With the current system, renting can be a perfectly good (and sometimes preferable) option. If we look at "home ownership" as the end-all-be-all of the American existence, and then classify someone who puts no money down on a home as a "home owner" (instead of a "home debtor"), then things have gone backwards.
At the very least, if the government is going to back a loan, they should require a 20% down payment. If someone doesn't have it, then they should rent, which means someone else has bought the house as an investment and they are shouldering the risk, not the taxpayers (assuming the investor didn't use a government backed loan too).
None of this answers the question. You said increasing interest rates "where they should be" is the first step to a housing recovery. Well, can you explain how this would do that? Historically, housing markets boom during times of low interest rates. By increasing rates, people tend to wait for them to drop again before committing themselves to 15-30 year loans. As to your second point:
2. Require lenders, not tax payers, to assume the risk of the loan (and therefore set the terms).
But this is already the case and always has been. If you read the piece you linked us to, you'd read:
Administration officials say they are looking only to allay unnecessary hesitation among banks and encourage safe lending to borrowers who have the financial wherewithal to pay.
“There’s always a tension that you have to take seriously between providing clarity and rules of the road and not giving any opportunity to restart the kind of irresponsible lending that we saw in the mid-2000s,” said a senior administration official who was not authorized to speak on the record.
So where is this "giving bad loans" rhetoric coming from?
I get the sense that you're giving too much credence to the Right Wing myth that the housing crisis occurred because the government was "forcing banks" to give bad loans. That never happened. The bubble and its bursting happened because of the repeal of Glass-Steagall, which meant more unbridled capitalism and fewer regulations. It wasn't a case of too much government involvement, but a lack thereof. The GSE like Fannie and Freddie
simply purchased the mortgages (which is how you spin the issue as "90% nationalization," which is absurd), but they were purchased from private lenders who were responsible for setting the terms of the initial loans.
The fact is most people who pay rent will generally pay less on a mortgage if they don't get duped into signing an adjustable rate mortgage (ARM), so it is not reasonable to assume they "can't pay" just because their credit scores are low or because they have low incomes. What happened during the housing crisis was private lenders took advantage of too many borrowers, scamming them into signing contracts they didn't understand, urging them to do ARM loans that promised low rates in the beginning, but would eventually double and triple their mortgage payments through time. So millions of Americans got screwed, and had to default. But it wasn't because most of them were never able to make the payments agreed upon during the initial contract.

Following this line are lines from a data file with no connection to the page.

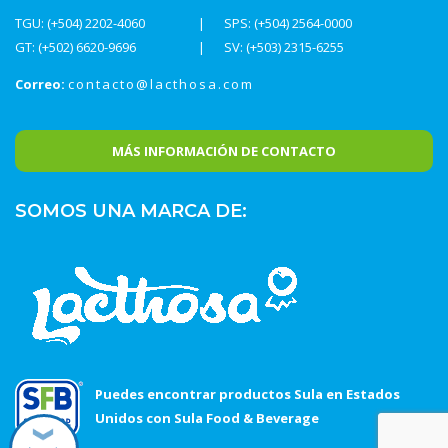
TGU: (+504) 2202-4060
SPS: (+504) 2564-0000
GT: (+502) 6620-9696
SV: (+503) 2315-6255
Correo:
contacto@lacthosa.com
MÁS INFORMACIÓN DE CONTACTO
SOMOS UNA MARCA DE:
Puedes encontrar productos Sula en Estados
Unidos con Sula Food & Beverage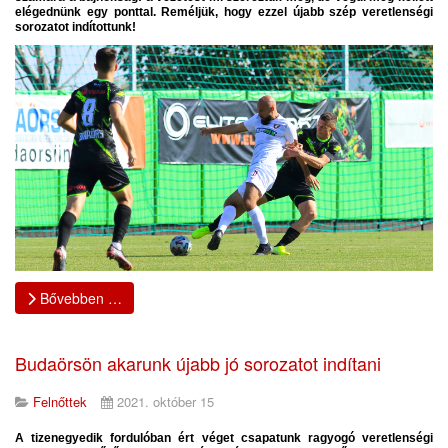
elégednünk egy ponttal. Reméljük, hogy ezzel újabb szép veretlenségi
sorozatot indítottunk!
Bővebben …
Budaörsön akarunk újabb jó sorozatot indítani
Felnőttek
2021. október 15
A tizenegyedik fordulóban ért véget csapatunk ragyogó veretlenségi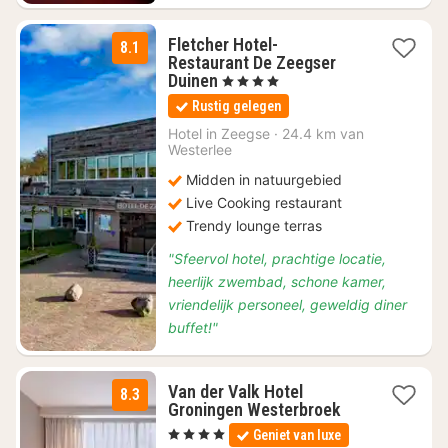
Fletcher Hotel-
8.1
Restaurant De Zeegser
2
Duinen
, 4 Sterren
nachten
Rustig gelegen
vanaf
€
Hotel in
Zeegse
·
24.4 km van
Westerlee
155
Midden in natuurgebied
Live Cooking restaurant
Trendy lounge terras
"Sfeervol hotel, prachtige locatie,
heerlijk zwembad, schone kamer,
vriendelijk personeel, geweldig diner
buffet!"
Van der Valk Hotel
8.3
1
Groningen Westerbroek
nacht
, 4 Sterren
Geniet van luxe
vanaf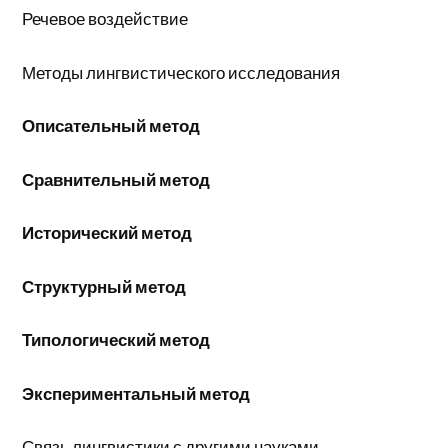
Речевое воздействие
Методы лингвистического исследования
Описательный метод
Сравнительный метод
Исторический метод
Структурный метод
Типологический метод
Экспериментальный метод
Связь лингвистики с другими науками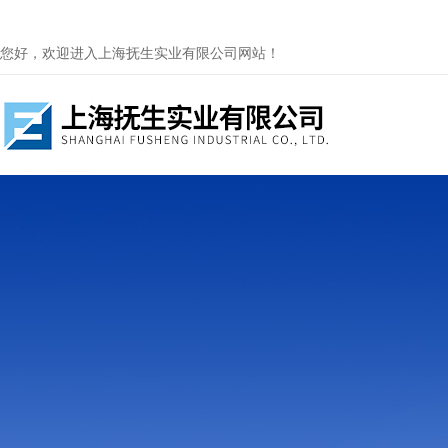
您好，欢迎进入上海抚生实业有限公司网站！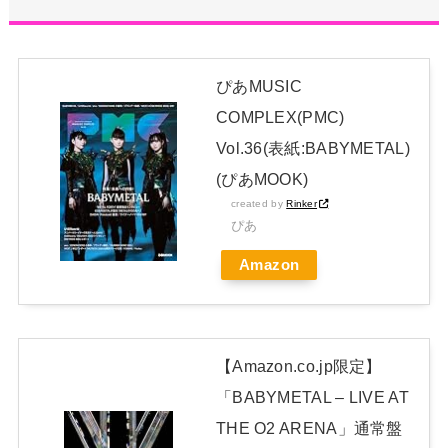
る・・・
NEW!
【画像】朝倉未来の私服がガチでかっこいい！
NEW!
ぴあMUSIC
アンチ「池田は歌もダンスも下手！」←学業と両立してるんだ
COMPLEX(PMC)
からレッスンに参加出来なくて当たり前だろ？？？
NEW!
Vol.36(表紙:BABYMETAL)
日本独自企画・限定生産盤「METAL FORTH (DELUXE
(ぴあMOOK)
JAPAN EDITION)」着弾
created by
Rinker
【BABYMETAL】METAL FORTH DELUXE JAPAN EDITION
ぴあ
開封レビュー!
Amazon
Powered by livedoor 相互RSS
【Amazon.co.jp限定】
「BABYMETAL – LIVE AT
THE O2 ARENA」通常盤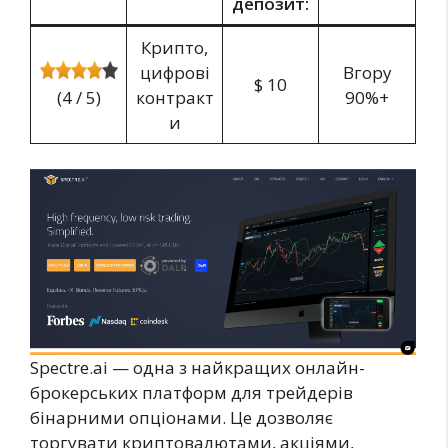
депозит:
Крипто,
цифрові
Вгору
$ 10
(4 / 5)
контракт
90%+
и
Spectre.ai — одна з найкращих онлайн-
брокерських платформ для трейдерів
бінарними опціонами. Це дозволяє
торгувати криптовалютами, акціями,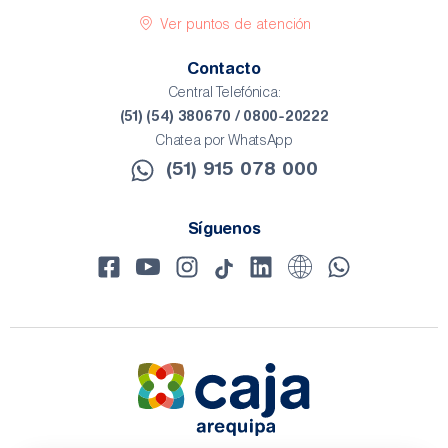
Ver puntos de atención
Contacto
Central Telefónica:
(51) (54) 380670 / 0800-20222
Chatea por WhatsApp
(51) 915 078 000​
Síguenos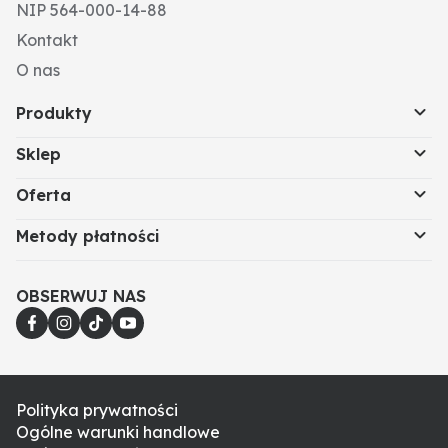
NIP 564-000-14-88
Kontakt
O nas
Produkty
Sklep
Oferta
Metody płatności
OBSERWUJ NAS
Polityka prywatności
Ogólne warunki handlowe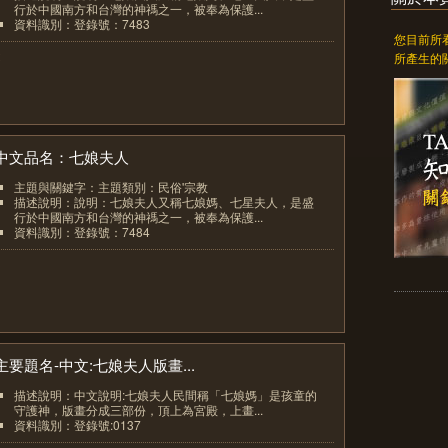
行於中國南方和台灣的神禡之一，被奉為保護...
資料識別：登錄號：7483
您目前所
2
所產生的
中文品名：七娘夫人
主題與關鍵字：主題類別：民俗'宗教
描述說明：說明：七娘夫人又稱七娘媽、七星夫人，是盛
行於中國南方和台灣的神禡之一，被奉為保護...
資料識別：登錄號：7484
3
主要題名-中文:七娘夫人版畫...
描述說明：中文說明:七娘夫人民間稱「七娘媽」是孩童的
守護神，版畫分成三部份，頂上為宮殿，上畫...
資料識別：登錄號:0137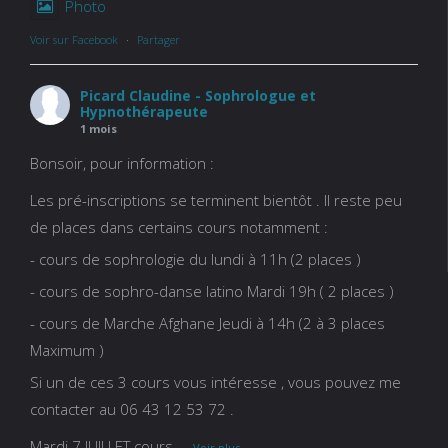
Photo
Voir sur Facebook
·
Partager
Picard Claudine - Sophrologue et
Hypnothérapeute
1 mois
Bonsoir, pour information :
Les pré-inscriptions se terminent bientôt . Il reste peu
de places dans certains cours notamment :
- cours de sophrologie du lundi à 11h (2 places )
- cours de sophro-danse latino Mardi 19h ( 2 places )
- cours de Marche Afghane Jeudi à 14h (2 à 3 places
Maximum )
Si un de ces 3 cours vous intéresse , vous pouvez me
contacter au 06 43 12 53 72 .
Mardi 7 JUILLET cours
...
Voir plus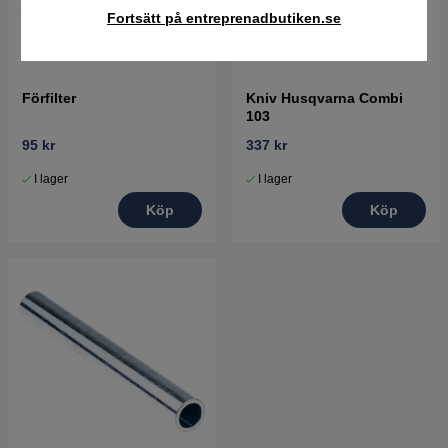
Fortsätt på entreprenadbutiken.se
Förfilter
Kniv Husqvarna Combi
103
95 kr
337 kr
I lager
I lager
Köp
Köp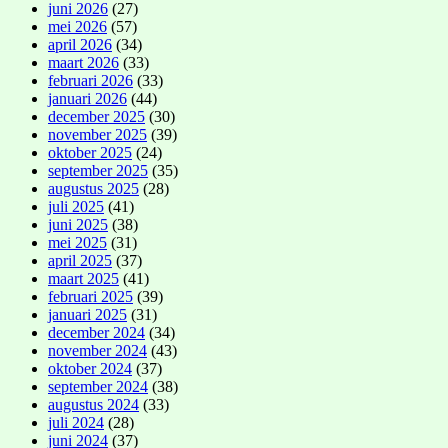
juni 2026
(27)
mei 2026
(57)
april 2026
(34)
maart 2026
(33)
februari 2026
(33)
januari 2026
(44)
december 2025
(30)
november 2025
(39)
oktober 2025
(24)
september 2025
(35)
augustus 2025
(28)
juli 2025
(41)
juni 2025
(38)
mei 2025
(31)
april 2025
(37)
maart 2025
(41)
februari 2025
(39)
januari 2025
(31)
december 2024
(34)
november 2024
(43)
oktober 2024
(37)
september 2024
(38)
augustus 2024
(33)
juli 2024
(28)
juni 2024
(37)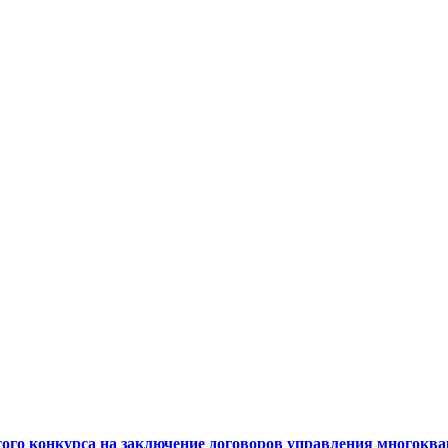
конкурса на заключение договоров управления многок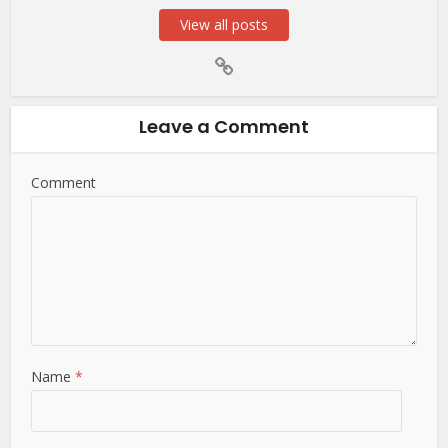
View all posts
Leave a Comment
Comment
Name
*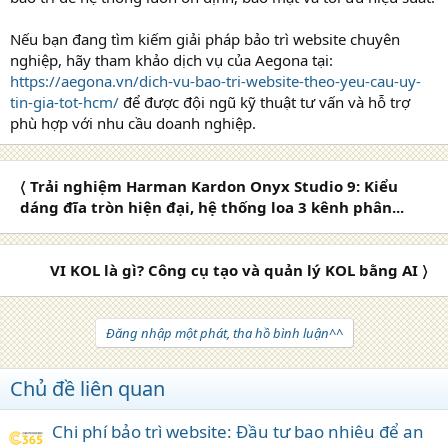
Nếu bạn đang tìm kiếm giải pháp bảo trì website chuyên
nghiệp, hãy tham khảo dịch vụ của Aegona tại:
https://aegona.vn/dich-vu-bao-tri-website-theo-yeu-cau-uy-
tin-gia-tot-hcm/
để được đội ngũ kỹ thuật tư vấn và hỗ trợ
phù hợp với nhu cầu doanh nghiệp.
〈 Trải nghiệm Harman Kardon Onyx Studio 9: Kiểu
dáng đĩa tròn hiện đại, hệ thống loa 3 kênh phân...
VI KOL là gì? Công cụ tạo và quản lý KOL bằng AI 〉
Đăng nhập một phát, tha hồ bình luận^^
Chủ đề liên quan
Chi phí bảo trì website: Đầu tư bao nhiêu để an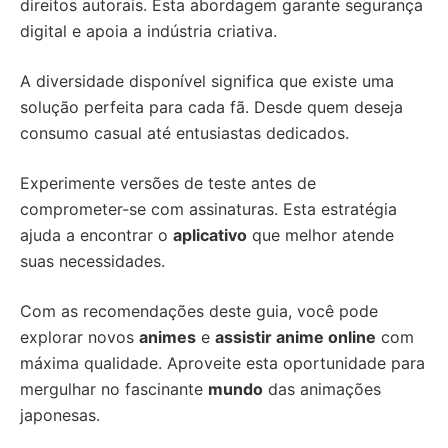
direitos autorais. Esta abordagem garante segurança
digital e apoia a indústria criativa.
A diversidade disponível significa que existe uma
solução perfeita para cada fã. Desde quem deseja
consumo casual até entusiastas dedicados.
Experimente versões de teste antes de
comprometer-se com assinaturas. Esta estratégia
ajuda a encontrar o
aplicativo
que melhor atende
suas necessidades.
Com as recomendações deste guia, você pode
explorar novos
animes
e
assistir anime online
com
máxima qualidade. Aproveite esta oportunidade para
mergulhar no fascinante
mundo
das animações
japonesas.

It was because there was virtually no accountability in the private lending market, so entrepreneurs started their own businesses proving loans. They started churning out newer loans by the millions, raking in those commissions and then defrauding the entity that purchased those loans. It was the new cultural mentality of "there is never enough mortgages to sign" that led to the bubble and it was their reckless/illegal behavior as lenders that led to millions of mortgage defaults. Because they didn't care. Why? Well thanks to the repeal of Glass-Steagall, they were getting paid upfront, and after selling off the mortgages to other banks (or Fannie), it was no longer the lender's problem.
They also dumped millions into advertising themselves, getting more and more Americans to buy mortgages (enough is never enough when we're talking about greed), assuring them that they'd be paying less than they already do for rent. Just
look at this commercial, and then ask yourself, is this commercial by a government or private company. It was that beautiful capitalistic "profit motive" that urged lenders to screw the borrowers, caring for nothing but profit, while pushing them to sign "subprime" or ARM loans because they paid higher commissions. Had there been some Federal oversight, this never would have happened.